● SUPPLIED ENTRIES

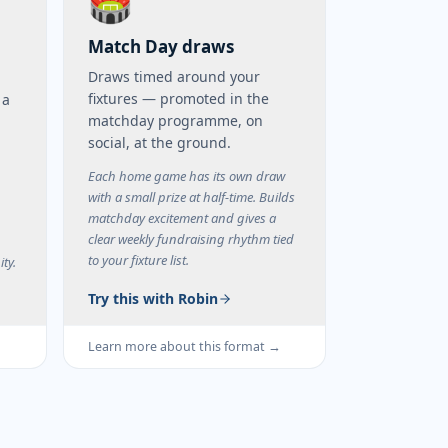
🏟️
Match Day draws
Draws timed around your
fixtures — promoted in the
 a
matchday programme, on
social, at the ground.
m
Each home game has its own draw
with a small prize at half-time. Builds
matchday excitement and gives a
clear weekly fundraising rhythm tied
to your fixture list.
ty.
Try this with Robin
→
Learn more about this format →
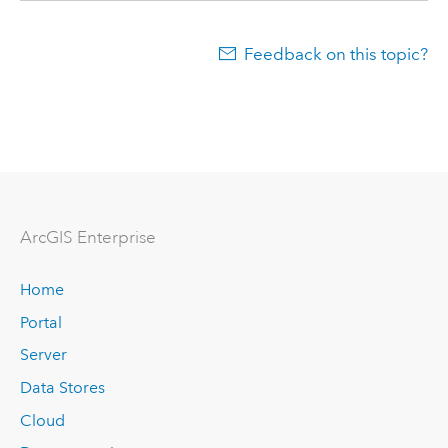
Feedback on this topic?
Arc
GIS Enterprise
Home
Portal
Server
Data Stores
Cloud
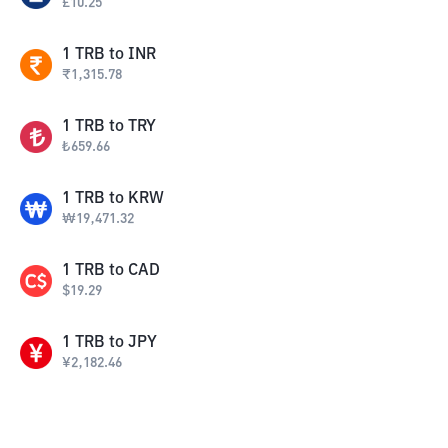
£
10.25
1
TRB
to
INR
₹
1,315.78
1
TRB
to
TRY
₺
659.66
1
TRB
to
KRW
₩
19,471.32
1
TRB
to
CAD
$
19.29
1
TRB
to
JPY
¥
2,182.46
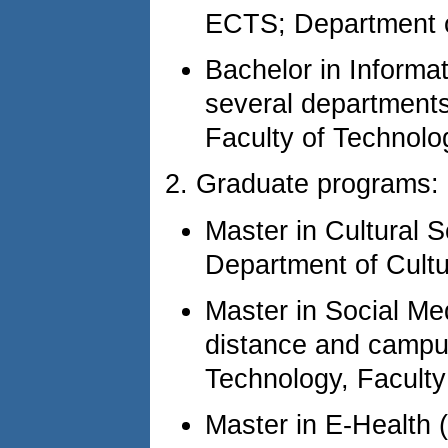
ECTS; Department o
Bachelor in Informa
several departments
Faculty of Technolog
2. Graduate programs:
Master in Cultural
Department of Cultu
Master in Social Me
distance and camp
Technology, Faculty
Master in E-Health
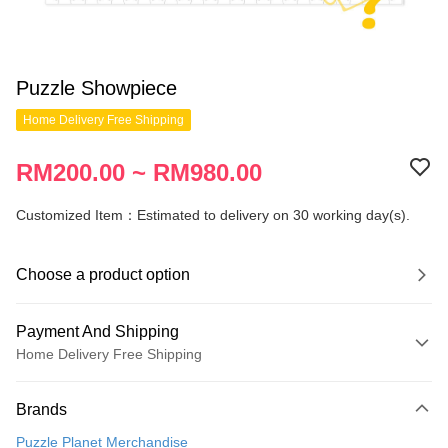
Puzzle Showpiece
Home Delivery Free Shipping
RM200.00 ~ RM980.00
Customized Item：Estimated to delivery on 30 working day(s).
Choose a product option
Payment And Shipping
Home Delivery Free Shipping
Payment Method
Brands
Credit Card
Puzzle Planet Merchandise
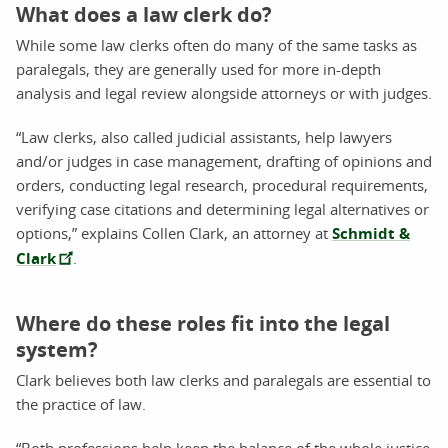
What does a law clerk do?
While some law clerks often do many of the same tasks as
paralegals, they are generally used for more in-depth
analysis and legal review alongside attorneys or with judges.
“Law clerks, also called judicial assistants, help lawyers
and/or judges in case management, drafting of opinions and
orders, conducting legal research, procedural requirements,
verifying case citations and determining legal alternatives or
options,” explains Collen Clark, an attorney at
Schmidt &
Clark
.
Where do these roles fit into the legal
system?
Clark believes both law clerks and paralegals are essential to
the practice of law.
“Both professions help keep the balance of the whole justice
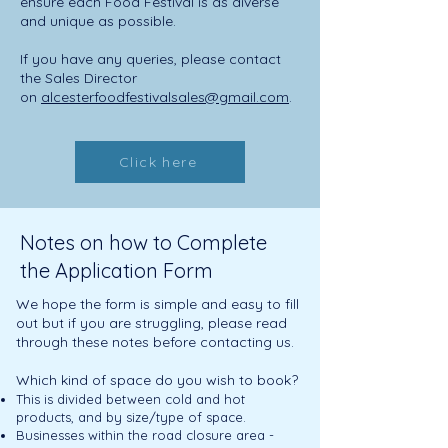
ensure each Food Festival is as diverse
and unique as possible.
If you have any queries, please contact
the Sales Director
on
alcesterfoodfestivalsales@gmail.com
.
Click here
Notes on how to Complete
the Application Form
We hope the form is simple and easy to fill
out but if you are struggling, please read
through these notes before contacting us.
Which kind o
f space do you wish to book?
This is divided between cold and hot
products, and by size/type of space.
Businesses within the road closure area -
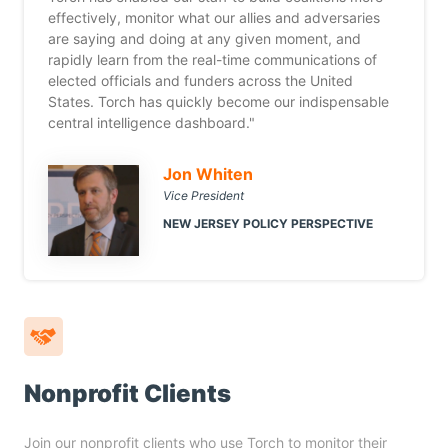
effectively, monitor what our allies and adversaries
are saying and doing at any given moment, and
rapidly learn from the real-time communications of
elected officials and funders across the United
States. Torch has quickly become our indispensable
central intelligence dashboard."
Jon Whiten
Vice President
NEW JERSEY POLICY PERSPECTIVE
Nonprofit Clients
Join our nonprofit clients who use Torch to monitor their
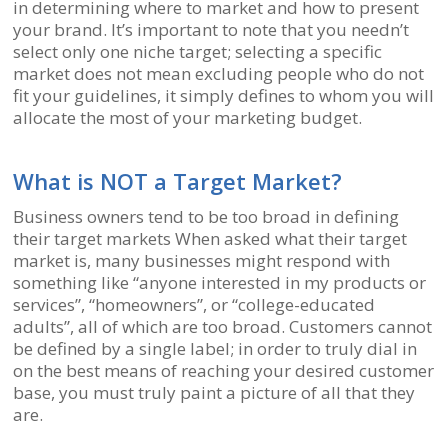
in determining where to market and how to present
your brand. It’s important to note that you needn’t
select only one niche target; selecting a specific
market does not mean excluding people who do not
fit your guidelines, it simply defines to whom you will
allocate the most of your marketing budget.
What is NOT a Target Market?
Business owners tend to be too broad in defining
their target markets When asked what their target
market is, many businesses might respond with
something like “anyone interested in my products or
services”, “homeowners”, or “college-educated
adults”, all of which are too broad. Customers cannot
be defined by a single label; in order to truly dial in
on the best means of reaching your desired customer
base, you must truly paint a picture of all that they
are.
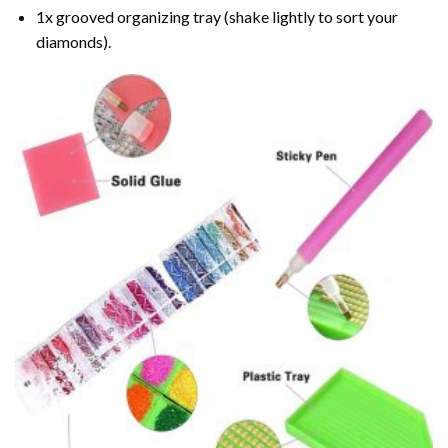
1x grooved organizing tray (shake lightly to sort your
diamonds).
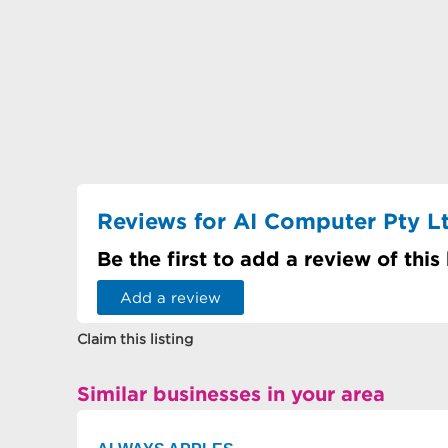
Reviews for AI Computer Pty L
Be the first to add a review of this
Add a review
Claim this listing
Similar businesses in your area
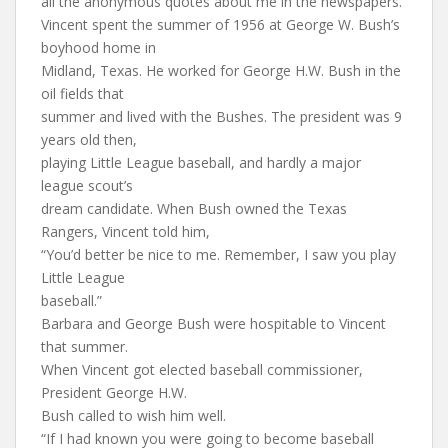
all the anonymous quotes about me in the newspapers.”
Vincent spent the summer of 1956 at George W. Bush’s
boyhood home in
Midland, Texas. He worked for George H.W. Bush in the
oil fields that
summer and lived with the Bushes. The president was 9
years old then,
playing Little League baseball, and hardly a major
league scout’s
dream candidate. When Bush owned the Texas
Rangers, Vincent told him,
“You’d better be nice to me. Remember, I saw you play
Little League
baseball.”
Barbara and George Bush were hospitable to Vincent
that summer.
When Vincent got elected baseball commissioner,
President George H.W.
Bush called to wish him well.
“If I had known you were going to become baseball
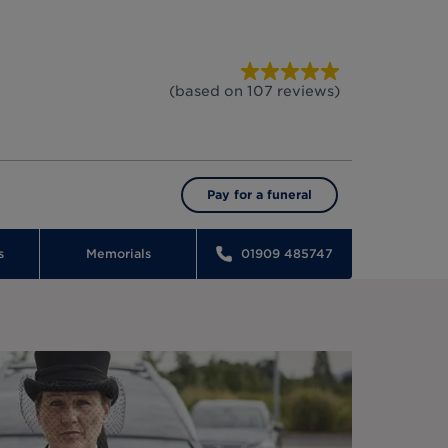
(based on
107
reviews
)
Pay for a funeral
s
Memorials
01909 485747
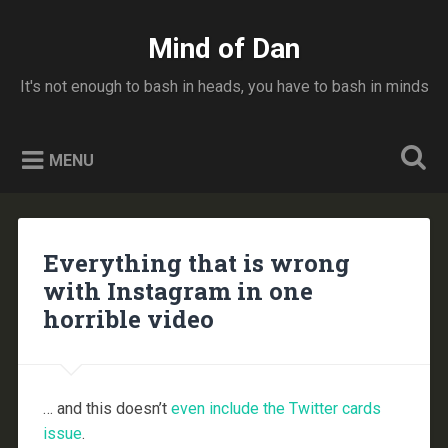
Skip
to
Mind of Dan
Search
content
It's not enough to bash in heads, you have to bash in minds
MENU
Everything that is wrong
with Instagram in one
horrible video
… and this doesn’t
even include the Twitter cards
issue
.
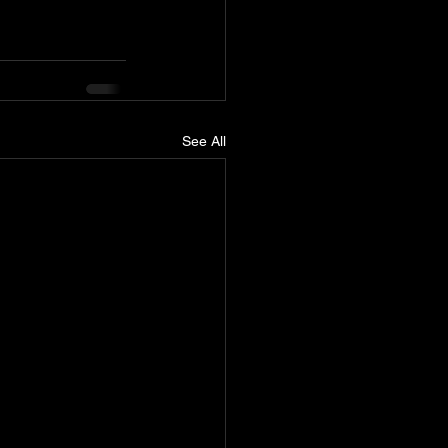
See All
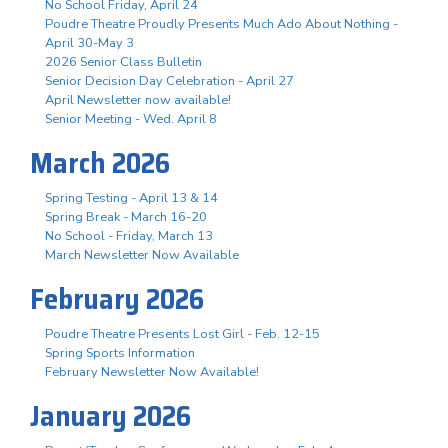
No School Friday, April 24
Poudre Theatre Proudly Presents Much Ado About Nothing -
April 30-May 3
2026 Senior Class Bulletin
Senior Decision Day Celebration - April 27
April Newsletter now available!
Senior Meeting - Wed. April 8
March 2026
Spring Testing - April 13 & 14
Spring Break - March 16-20
No School - Friday, March 13
March Newsletter Now Available
February 2026
Poudre Theatre Presents Lost Girl - Feb. 12-15
Spring Sports Information
February Newsletter Now Available!
January 2026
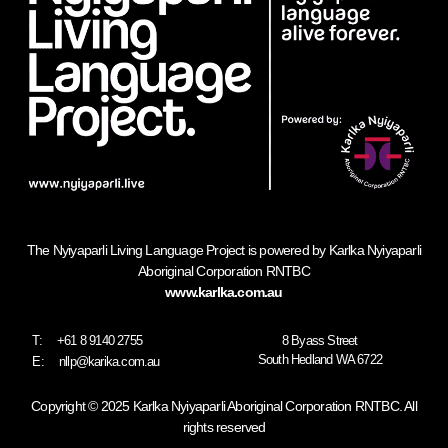
The Nyiyaparli Living Language Project is powered by Karlka Nyiyaparli
Aboriginal Corporation RNTBC
www.karlka.com.au
T:
+61 8 9140 2755
8 Byass Street
South Hedland WA 6722
E:
nllp@karika.com.au
Copyright © 2025 Karlka Nyiyaparli Aboriginal Corporation RNTBC. All
rights reserved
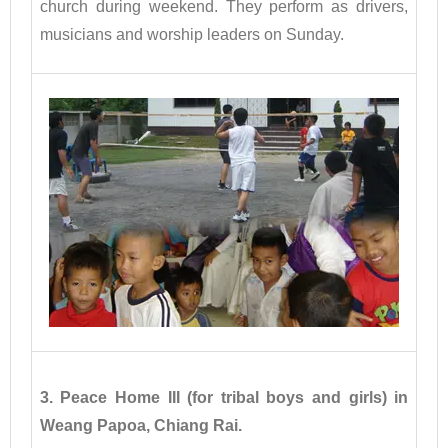
church during weekend. They perform as drivers,
musicians and worship leaders on Sunday.
3. Peace Home III (for tribal boys and girls) in
Weang Papoa, Chiang Rai.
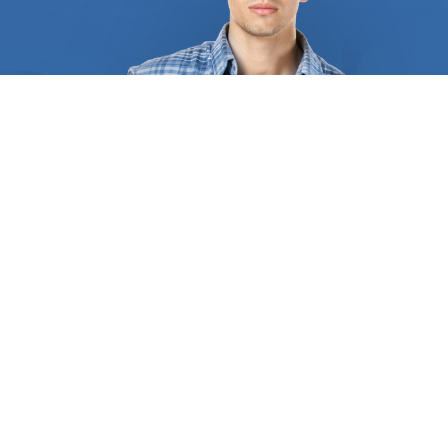
certification from authority and a solid reputation
among clients and colleagues. We assist you in
locating a professional with years of experience in
the field of
home remodeling
. The professionals
we bring you in touch with will ensure that you fully
comprehend the project as a whole, the work that
has to be done, and what the costs entail. We
collaborate with countless
home remodeling
businesses. They provide a wide range of services,
such as replacing any old systems and installing
new appliances, hardware fittings, lighting
fixtures, repainting, restoring windows, refacing
cabinets, and flooring. Additionally, they can
provide guidance regarding the best cabinets for
sale, the colors, and models that best match the
design of your home, and some even provide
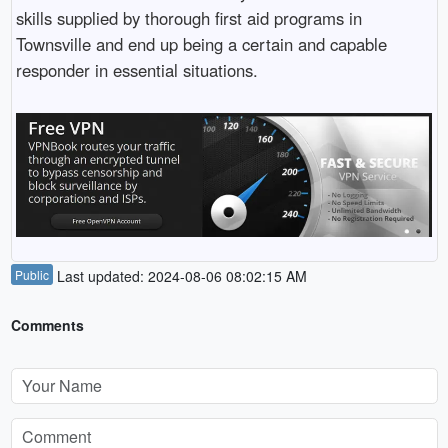
skills supplied by thorough first aid programs in
Townsville and end up being a certain and capable
responder in essential situations.
Public
Last updated: 2024-08-06 08:02:15 AM
Comments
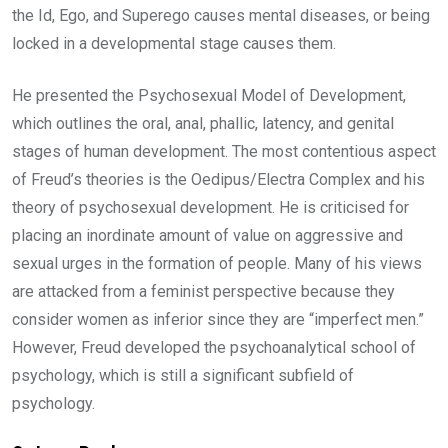
the Id, Ego, and Superego causes mental diseases, or being
locked in a developmental stage causes them.
He presented the Psychosexual Model of Development,
which outlines the oral, anal, phallic, latency, and genital
stages of human development. The most contentious aspect
of Freud’s theories is the Oedipus/Electra Complex and his
theory of psychosexual development. He is criticised for
placing an inordinate amount of value on aggressive and
sexual urges in the formation of people. Many of his views
are attacked from a feminist perspective because they
consider women as inferior since they are “imperfect men.”
However, Freud developed the psychoanalytical school of
psychology, which is still a significant subfield of
psychology.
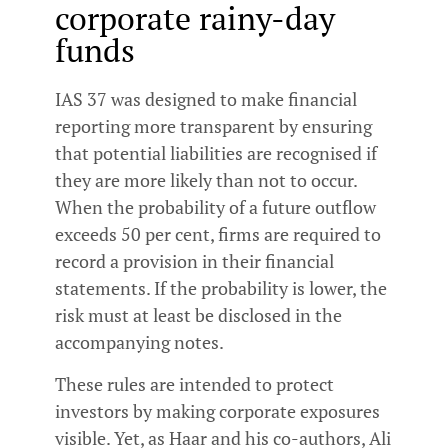
corporate rainy-day
funds
IAS 37 was designed to make financial
reporting more transparent by ensuring
that potential liabilities are recognised if
they are more likely than not to occur.
When the probability of a future outflow
exceeds 50 per cent, firms are required to
record a provision in their financial
statements. If the probability is lower, the
risk must at least be disclosed in the
accompanying notes.
These rules are intended to protect
investors by making corporate exposures
visible. Yet, as Haar and his co-authors, Ali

● TASK TO CARRY OUT
Write out the full listing verbatim, excluding its pictures.

● PROBLEM SOLUTION
🏟️
Match Day draws
Draws timed around your
fixtures — promoted in the
 a
matchday programme, on
social, at the ground.
m
Each home game has its own draw
with a small prize at half-time. Builds
matchday excitement and gives a
clear weekly fundraising rhythm tied
to your fixture list.
ty.
Try this with Robin
→
Learn more about this format →
Feedback on this topic?
Arc
GIS Enterprise
Home
Portal
Server
Data Stores
Cloud
£
10.25
1
TRB
to
INR
₹
1,315.78
1
TRB
to
TRY
₺
659.66
1
TRB
to
KRW
₩
19,471.32
1
TRB
to
CAD
$
19.29
1
TRB
to
JPY
¥
2,182.46
ECTS; Department o
Bachelor in Informa
several departments
Faculty of Technolog
2. Graduate programs:
Master in Cultural
Department of Cultu
Master in Social Me
distance and camp
Technology, Faculty
Master in E-Health
Puzzle Showpiece
Home Delivery Free Shipping
RM200.00 ~ RM980.00
Customized Item：Estimated to delivery on 30 working day(s).
Choose a product option
Payment And Shipping
Home Delivery Free Shipping
Payment Method
Brands
Credit Card
Puzzle Planet Merchandise
What does a law clerk do?
While some law clerks often do many of the same tasks as
paralegals, they are generally used for more in-depth
analysis and legal review alongside attorneys or with judges.
“Law clerks, also called judicial assistants, help lawyers
and/or judges in case management, drafting of opinions and
orders, conducting legal research, procedural requirements,
verifying case citations and determining legal alternatives or
options,” explains Collen Clark, an attorney at
Schmidt &
Clark
.
Where do these roles fit into the legal
system?
Clark believes both law clerks and paralegals are essential to
the practice of law.
“Both professions help keep the balance of the whole justice
ensure each Food Festival is as diverse
and unique as possible.
If you have any queries, please contact
the Sales Director
on
alcesterfoodfestivalsales@gmail.com
.
Click here
Notes on how to Complete
the Application Form
We hope the form is simple and easy to fill
out but if you are struggling, please read
through these notes before contacting us.
Which kind o
f space do you wish to book?
This is divided between cold and hot
products, and by size/type of space.
Businesses within the road closure area -
effectively, monitor what our allies and adversaries
are saying and doing at any given moment, and
rapidly learn from the real-time communications of
elected officials and funders across the United
States. Torch has quickly become our indispensable
central intelligence dashboard."
Jon Whiten
Vice President
NEW JERSEY POLICY PERSPECTIVE
Nonprofit Clients
Join our nonprofit clients who use Torch to monitor their
in determining where to market and how to present
your brand. It’s important to note that you needn’t
select only one niche target; selecting a specific
market does not mean excluding people who do not
fit your guidelines, it simply defines to whom you will
allocate the most of your marketing budget.
What is NOT a Target Market?
Business owners tend to be too broad in defining
their target markets When asked what their target
market is, many businesses might respond with
something like “anyone interested in my products or
services”, “homeowners”, or “college-educated
adults”, all of which are too broad. Customers cannot
be defined by a single label; in order to truly dial in
on the best means of reaching your desired customer
base, you must truly paint a picture of all that they
are.
1x grooved organizing tray (shake lightly to sort your
diamonds).
Reviews for AI Computer Pty L
Be the first to add a review of this
Add a review
Claim this listing
Similar businesses in your area
all the anonymous quotes about me in the newspapers.”
Vincent spent the summer of 1956 at George W. Bush’s
boyhood home in
Midland, Texas. He worked for George H.W. Bush in the
oil fields that
summer and lived with the Bushes. The president was 9
years old then,
playing Little League baseball, and hardly a major
league scout’s
dream candidate. When Bush owned the Texas
Rangers, Vincent told him,
“You’d better be nice to me. Remember, I saw you play
Little League
baseball.”
Barbara and George Bush were hospitable to Vincent
that summer.
When Vincent got elected baseball commissioner,
President George H.W.
Bush called to wish him well.
“If I had known you were going to become baseball
(based on
107
reviews
)
Pay for a funeral
s
Memorials
01909 485747
Skip
to
Mind of Dan
Search
content
It's not enough to bash in heads, you have to bash in minds
MENU
Everything that is wrong
with Instagram in one
horrible video
… and this doesn’t
even include the Twitter cards
issue
.
See All
No School Friday, April 24
Poudre Theatre Proudly Presents Much Ado About Nothing -
April 30-May 3
2026 Senior Class Bulletin
Senior Decision Day Celebration - April 27
April Newsletter now available!
Senior Meeting - Wed. April 8
March 2026
Spring Testing - April 13 & 14
Spring Break - March 16-20
No School - Friday, March 13
March Newsletter Now Available
February 2026
Poudre Theatre Presents Lost Girl - Feb. 12-15
Spring Sports Information
February Newsletter Now Available!
January 2026
The Nyiyaparli Living Language Project is powered by Karlka Nyiyaparli
Aboriginal Corporation RNTBC
www.karlka.com.au
T:
+61 8 9140 2755
8 Byass Street
South Hedland WA 6722
E:
nllp@karika.com.au
Copyright © 2025 Karlka Nyiyaparli Aboriginal Corporation RNTBC. All
rights reserved
church during weekend. They perform as drivers,
musicians and worship leaders on Sunday.
3. Peace Home III (for tribal boys and girls) in
Weang Papoa, Chiang Rai.
certification from authority and a solid reputation
among clients and colleagues. We assist you in
locating a professional with years of experience in
the field of
home remodeling
. The professionals
we bring you in touch with will ensure that you fully
comprehend the project as a whole, the work that
has to be done, and what the costs entail. We
collaborate with countless
home remodeling
businesses. They provide a wide range of services,
such as replacing any old systems and installing
new appliances, hardware fittings, lighting
fixtures, repainting, restoring windows, refacing
cabinets, and flooring. Additionally, they can
provide guidance regarding the best cabinets for
sale, the colors, and models that best match the
design of your home, and some even provide
skills supplied by thorough first aid programs in
Townsville and end up being a certain and capable
responder in essential situations.
Public
Last updated: 2024-08-06 08:02:15 AM
Comments
the Id, Ego, and Superego causes mental diseases, or being
locked in a developmental stage causes them.
He presented the Psychosexual Model of Development,
which outlines the oral, anal, phallic, latency, and genital
stages of human development. The most contentious aspect
of Freud’s theories is the Oedipus/Electra Complex and his
theory of psychosexual development. He is criticised for
placing an inordinate amount of value on aggressive and
sexual urges in the formation of people. Many of his views
are attacked from a feminist perspective because they
consider women as inferior since they are “imperfect men.”
However, Freud developed the psychoanalytical school of
psychology, which is still a significant subfield of
psychology.
corporate rainy-day
funds
IAS 37 was designed to make financial
reporting more transparent by ensuring
that potential liabilities are recognised if
they are more likely than not to occur.
When the probability of a future outflow
exceeds 50 per cent, firms are required to
record a provision in their financial
statements. If the probability is lower, the
risk must at least be disclosed in the
accompanying notes.
These rules are intended to protect
investors by making corporate exposures
visible. Yet, as Haar and his co-authors, Ali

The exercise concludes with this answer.